Freitag, 31. Oktober 2008

Alltag

Unerwartet treibt es mich durch das Nichts. Meine Füße stehen auf hartem Grund, vermutlich Beton, doch es fühlt sich an, als würde ich auf Watte gehen. Alles gibt nach, entweicht bevor ich es zu fassen kriege. Ich steige in die U-Bahn, um aus dem Bett zu kommen und gehe aufs Klo um meine Mutter zu umarmen. Alles verschwindet in einem ständigen Fließen, ähnlich den Wolken, die am Himmel Bilder für uns zeichnen. Ich steige aus der U-Bahn aus. Das Sonnenlicht streift meine Wange und wirkt dabei beunruhigend flüchtig, als wäre es nur zufällig da, ohne Absicht, einfach so.

Die Stufen werden zu einem Weg in die Eingeweide der Stadt und die Rolltreppe, die neben mir nach oben kriecht, wird zum abgegriffenen Symbol für den Aufstieg der Anderen.

Ein Mädchen fährt an mir vorüber, hinauf zum letzten Licht und ich versuche, mein Hertz aus den Tiefen zu reißen; zwingend würge ich ein Lächeln in mein Gesicht, jenem Ding, das als Fratze auf meiner Seele zu hausen scheint. Das Mädchen schaut dem Licht entgegen. Sie fährt hinauf, um im orangen Gelb der Sonne für immer zu verschwindet.

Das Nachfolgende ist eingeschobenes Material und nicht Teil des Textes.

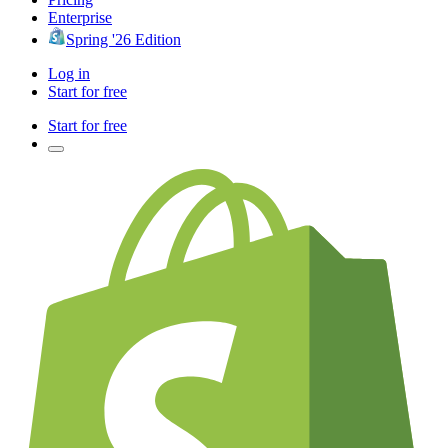
Enterprise
Spring '26 Edition
Log in
Start for free
Start for free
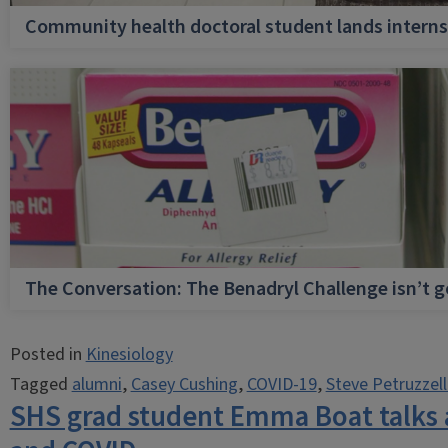
Community health doctoral student lands internsh
The Conversation: The Benadryl Challenge isn’t 
Posted in
Kinesiology
Tagged
alumni
,
Casey Cushing
,
COVID-19
,
Steve Petruzzel
SHS grad student Emma Boat talks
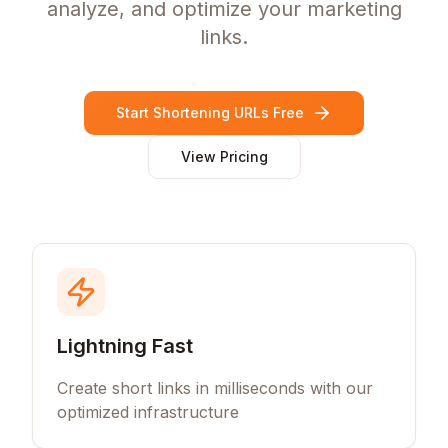
analyze, and optimize your marketing
links.
Start Shortening URLs Free
View Pricing
Lightning Fast
Create short links in milliseconds with our
optimized infrastructure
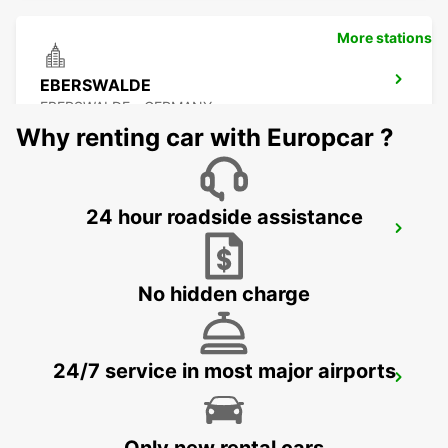
More stations
EBERSWALDE
EBERSWALDE - GERMANY
Why renting car with Europcar ?
24 hour roadside assistance
NEUBRANDENBURG
NEUBRANDENBURG - GERMANY
No hidden charge
24/7 service in most major airports
GREIFSWALD
GREIFSWALD - GERMANY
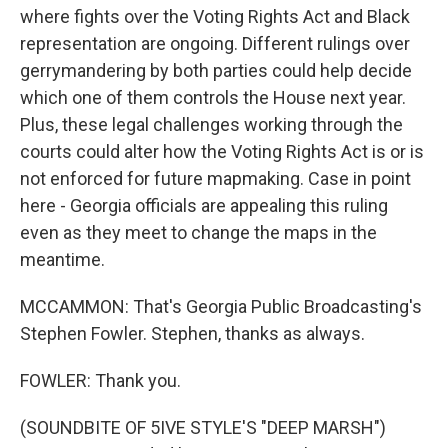
where fights over the Voting Rights Act and Black
representation are ongoing. Different rulings over
gerrymandering by both parties could help decide
which one of them controls the House next year.
Plus, these legal challenges working through the
courts could alter how the Voting Rights Act is or is
not enforced for future mapmaking. Case in point
here - Georgia officials are appealing this ruling
even as they meet to change the maps in the
meantime.
MCCAMMON: That's Georgia Public Broadcasting's
Stephen Fowler. Stephen, thanks as always.
FOWLER: Thank you.
(SOUNDBITE OF 5IVE STYLE'S "DEEP MARSH")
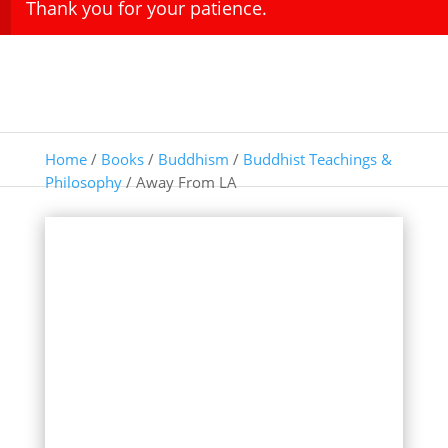
Thank you for your patience.
Home
/
Books
/
Buddhism
/
Buddhist Teachings &
Philosophy
/ Away From LA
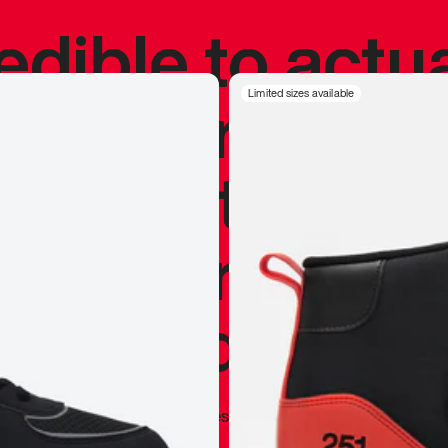
redible to actu
’s never been
Limited sizes available
silhouette, and
y my personal 
 I already appr
—
Marques Brownlee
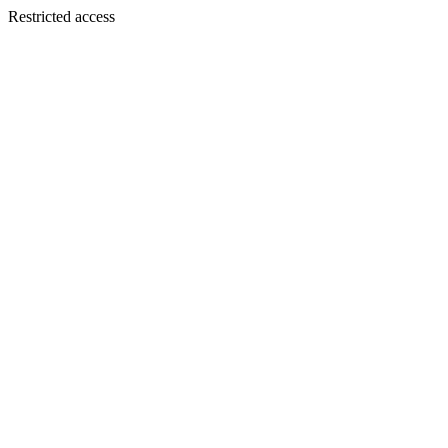
Restricted access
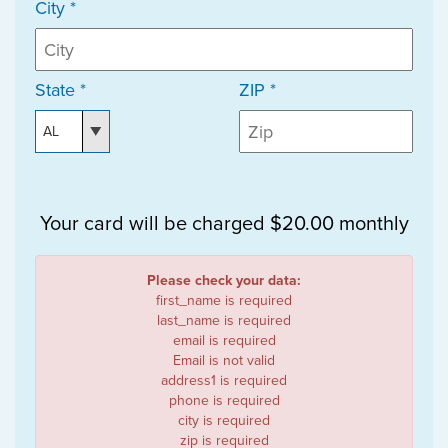
City *
State *
ZIP *
Your card will be charged $20.00 monthly
Please check your data:
first_name is required
last_name is required
email is required
Email is not valid
address1 is required
phone is required
city is required
zip is required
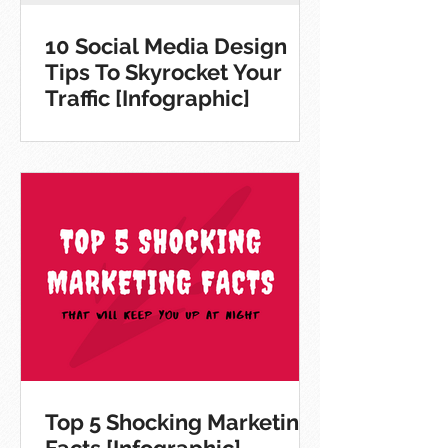
10 Social Media Design
Tips To Skyrocket Your
Traffic [Infographic]
Top 5 Shocking Marketing
Facts [Infographic]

Um mir Mut zu machen suche ich nach einem Ziel, kein großes, das hab ich aufgegeben. Etwas Kleines, wie das heutige Essen, aber alleine der Gedanke an Essen lässt meinen Magen zusammenkrampfen. Ich bemühe mich nicht zu kotzen, um nicht gleich hier vor allen Leuten mein Innerstes zu entleeren, um nicht ihren Bahnhof, von dem aus sie wie Schlachtvieh in alle Richtungen verschoben werden, vollzukotzen. Ich reiße mich, wie oft, zusammen. Ich will nicht auffallen. Will endlich in den Kreis aufgenommen werden, will Lob, will Neider – ja, ich will das Ding, das sie Leben nennen.

Auf meinem Fahrrad wirkt alles wieder besser. Die sanfte Fahrt lässt mich den Wind spüren, der mir zu sagen scheint >>du hast recht, Es bewegt sich unergründlich<<. In diesem Moment bin ich glücklich, zufrieden und glücklich.

Ich steige ab, lege das Schloss um mein Rad und um die Stange eines Verkehrszeichens und wieder stehen meine Füße auf Watte, wieder finde ich nur schwer mein Gleichgewicht. Ich sperre die Tür von dem Hause auf, in dem ein mir zugedachtes Zimmer auf mich wartet. Im Gang steigt mir der Geruch von Einsamkeit und Depression in die Nase. Der Brechreiz hat nachgelassen; er ist zu einem dumpfen Gefühl geworden, das dem Geräusch eines zerschellenden Glases gleicht, nur anders, viel dumpfer und ewig.